You’re 25 years old, at the beginning of your career, and excited about the world of possibilities that life has spread out before you. Believe it or not, this is the perfect time to begin thinking about retirement.

Sure, you’ve got 40 years or more of work ahead of you before you clock out of your professional life. So why begin thinking about retirement now, when that occasion seems a lifetime away? Because the key to a great retirement is great planning, and the more diligent and strategic you are when you’re young, the better off you’ll be in your golden years.

Retirement has long been one of the great financial goals of American society, and it presents a lot of enticing opportunities. But it’s also a really complicated thing to pull off. If you want to retire with a great income, that requires a great plan and great investing. Far too many people wait until middle age to start thinking about their retirement, and then panic to try to make up for lost time as quickly as possible. Save yourself the scare by building your retirement plans while you’re young.

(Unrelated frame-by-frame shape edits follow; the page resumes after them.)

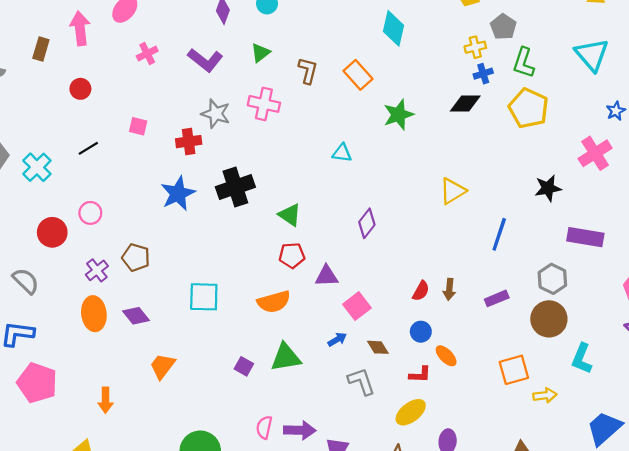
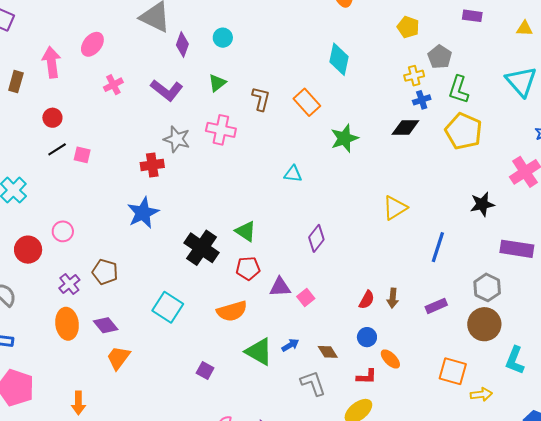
pink square: (138, 126) -> (82, 155), moved
black line: (88, 148) -> (57, 149), moved
black cross: (235, 187) -> (202, 248), moved, turned -36
cyan square: (204, 297) -> (168, 307), turned 32
pink square: (357, 306) -> (306, 297), moved, size x0.7
green triangle: (286, 357) -> (259, 352), moved, turned 40
orange trapezoid: (162, 366) -> (118, 358), moved
orange square: (514, 370) -> (453, 371), turned 32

On the surface, retirement sounds like a simple idea: You work until you’re 65, and then call it quits. You have a big party, then go home to spend the rest of your life at leisure — gardening, traveling, volunteering or simply watching TV. There’s just one problem: You’re going to continue to have lots of living expenses even after you stop working, and you’re going to need to find a way to pay for them.

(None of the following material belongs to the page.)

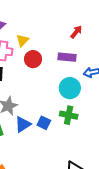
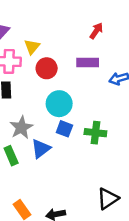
cyan circle: (70, 88) -> (59, 104), moved
blue square: (44, 123) -> (64, 129), moved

In the past, this hasn’t always been a difficult proposition. In most societies throughout history, elderly people would live with their adult children and their families, and thus have their living expenses covered. In America, we don’t much like the thought of that, so we came up with systems that would allow retired folks to live independently as long as possible. In the 1930s, the US government created Social Security as a way of providing income to retirees based on taxes that they paid throughout their careers. That system is still in place today, and it provides some income to folks retiring now. But that income is not nearly enough, and the future of Social Security is in financial jeopardy.

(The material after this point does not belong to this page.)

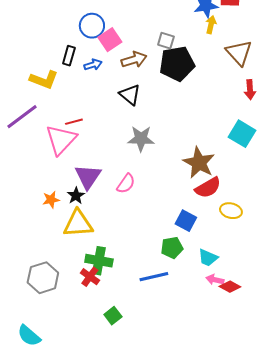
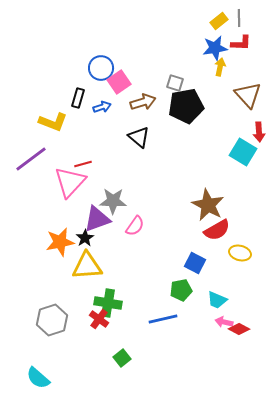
cyan square: (242, 134) -> (243, 152), moved
gray star: (141, 139) -> (113, 201), moved
purple triangle: (88, 177) -> (97, 219), turned 36
orange star: (51, 200) -> (60, 242), size x1.6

Throughout the 20th century, many Americans counted on their employers to provide for them in retirement. After the Industrial Revolution, when large manufacturing companies made up the backbone of our economy, it was common for people to start low-level jobs with industrial giants as young adults, and then to work for those same companies for their entire careers. Most of those companies retained workers for 40 years or more because they promised to take care of them in retirement. Employees weren’t just working to pay for their present; they were working to pay for their future.

Big companies took care of those life-long employees through a financial vehicle that we call pensions. A pension is money that your employer promises to pay you for the rest of your life after you retire. In the old days, those pensions were set based on a percentage of the money that you earned when you were working. A pension may be set up to pay you 60 percent of what you made in your highest-earning year. For example, if you ended your career earning $50,000 per year, the company would pay you $30,000 per year after you retired. It’s was a pretty great system, except for one thing — it didn’t work for long.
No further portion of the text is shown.